The low furniture pieces comprise a conical base topped with a flat disc-shaped container in one material with a contrasting material inside, sitting slightly proud to provide a seat or tabletop.
Pairings include basalt and rosewood, cherry and copper, and cork and aluminium. In total the collection uses two types of stone, five types of wood and three types of metal, as well as woven rush and acrylic.
"The Material Container series is focused on the texture of local crafts and unique material qualities," Jeonghwa Seo told Dezeen. "I selected materials that have a special tactility, and tried to find out which combinations of materials go well together."
"Creating a contrast between two materials is a good way to balance each material's qualities," the designer continued. "I also wanted to use materials that we see around us every day, but don't expect to be used for furniture."
Every piece in the collection is made in different way, by a different artisan, according to the materials used.
"Depending on the materiality of constituents I needed to find the right way to make it," said Seo. "For me it is like travelling to find new places."
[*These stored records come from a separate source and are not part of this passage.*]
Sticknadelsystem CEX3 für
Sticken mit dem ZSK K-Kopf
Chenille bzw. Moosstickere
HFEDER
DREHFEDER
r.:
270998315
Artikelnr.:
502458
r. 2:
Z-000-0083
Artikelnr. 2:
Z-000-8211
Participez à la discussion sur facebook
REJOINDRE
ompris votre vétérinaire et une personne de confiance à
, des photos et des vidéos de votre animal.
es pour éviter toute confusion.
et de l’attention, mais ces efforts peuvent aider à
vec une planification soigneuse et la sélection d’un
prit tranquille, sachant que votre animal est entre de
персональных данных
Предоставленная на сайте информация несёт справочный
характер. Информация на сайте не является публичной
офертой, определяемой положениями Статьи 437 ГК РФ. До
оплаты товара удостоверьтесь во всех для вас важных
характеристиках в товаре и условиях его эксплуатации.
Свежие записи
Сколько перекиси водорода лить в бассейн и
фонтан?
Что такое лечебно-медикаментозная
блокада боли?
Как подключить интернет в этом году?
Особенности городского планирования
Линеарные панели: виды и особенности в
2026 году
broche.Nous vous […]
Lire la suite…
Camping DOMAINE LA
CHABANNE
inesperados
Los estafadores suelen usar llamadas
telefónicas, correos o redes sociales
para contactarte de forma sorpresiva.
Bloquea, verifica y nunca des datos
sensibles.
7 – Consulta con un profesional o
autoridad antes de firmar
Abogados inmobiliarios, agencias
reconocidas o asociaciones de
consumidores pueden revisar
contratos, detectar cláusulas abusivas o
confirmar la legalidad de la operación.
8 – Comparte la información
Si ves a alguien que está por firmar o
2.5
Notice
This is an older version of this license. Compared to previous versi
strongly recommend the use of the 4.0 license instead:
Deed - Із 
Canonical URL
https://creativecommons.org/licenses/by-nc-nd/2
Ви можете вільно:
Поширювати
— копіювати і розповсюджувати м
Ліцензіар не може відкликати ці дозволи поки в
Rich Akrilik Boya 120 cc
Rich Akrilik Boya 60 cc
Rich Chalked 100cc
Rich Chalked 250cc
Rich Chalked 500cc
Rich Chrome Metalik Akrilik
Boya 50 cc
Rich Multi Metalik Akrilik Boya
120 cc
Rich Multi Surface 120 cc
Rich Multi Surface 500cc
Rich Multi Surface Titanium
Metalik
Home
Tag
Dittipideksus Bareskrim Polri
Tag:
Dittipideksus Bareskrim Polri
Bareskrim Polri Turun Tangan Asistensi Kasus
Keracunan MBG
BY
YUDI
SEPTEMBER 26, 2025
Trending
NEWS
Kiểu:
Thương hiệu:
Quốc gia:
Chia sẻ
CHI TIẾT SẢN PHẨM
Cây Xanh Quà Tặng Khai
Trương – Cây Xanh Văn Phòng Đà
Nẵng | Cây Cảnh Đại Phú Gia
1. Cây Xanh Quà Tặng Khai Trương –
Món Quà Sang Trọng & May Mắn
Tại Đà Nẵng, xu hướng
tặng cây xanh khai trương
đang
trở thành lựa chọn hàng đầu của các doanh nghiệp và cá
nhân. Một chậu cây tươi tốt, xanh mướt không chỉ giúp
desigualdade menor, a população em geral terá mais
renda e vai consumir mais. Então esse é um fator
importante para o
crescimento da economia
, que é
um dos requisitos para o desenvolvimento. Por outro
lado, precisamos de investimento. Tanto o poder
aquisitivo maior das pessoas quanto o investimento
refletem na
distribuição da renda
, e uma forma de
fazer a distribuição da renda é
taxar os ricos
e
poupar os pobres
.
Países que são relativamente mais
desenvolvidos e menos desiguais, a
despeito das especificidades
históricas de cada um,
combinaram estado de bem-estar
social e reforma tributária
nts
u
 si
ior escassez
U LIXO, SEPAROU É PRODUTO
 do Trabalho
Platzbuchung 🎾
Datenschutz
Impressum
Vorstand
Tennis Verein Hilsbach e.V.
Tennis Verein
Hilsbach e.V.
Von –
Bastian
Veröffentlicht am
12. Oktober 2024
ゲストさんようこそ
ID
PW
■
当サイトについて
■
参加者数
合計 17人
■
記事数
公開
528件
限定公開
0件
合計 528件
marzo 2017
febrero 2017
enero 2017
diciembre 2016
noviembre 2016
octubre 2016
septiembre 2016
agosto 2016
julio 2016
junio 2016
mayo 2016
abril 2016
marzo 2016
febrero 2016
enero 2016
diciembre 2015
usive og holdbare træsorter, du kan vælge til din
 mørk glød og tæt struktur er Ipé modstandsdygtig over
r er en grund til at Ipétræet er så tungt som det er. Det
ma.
The aluminium pieces in the collection were sand-cast with a variety of finishes. The wooden items were turned on a lathe, while the brass and copper was bent and welded.
The woven rush was made by Korean craftspeople, the basalt and granite was hand carved, and the acrylic was laser cut and dyed to achieve the different colours used.
"I want to make people think about the value of the normal materials that surround us," Seo said. "The material used in furniture design is like currency. Expensive furniture uses comparatively expensive materials and processes."
"The Material Container Series has a big price gap between the cheapest item and the most expensive, since the top can contain such a wide variety of materials," he added.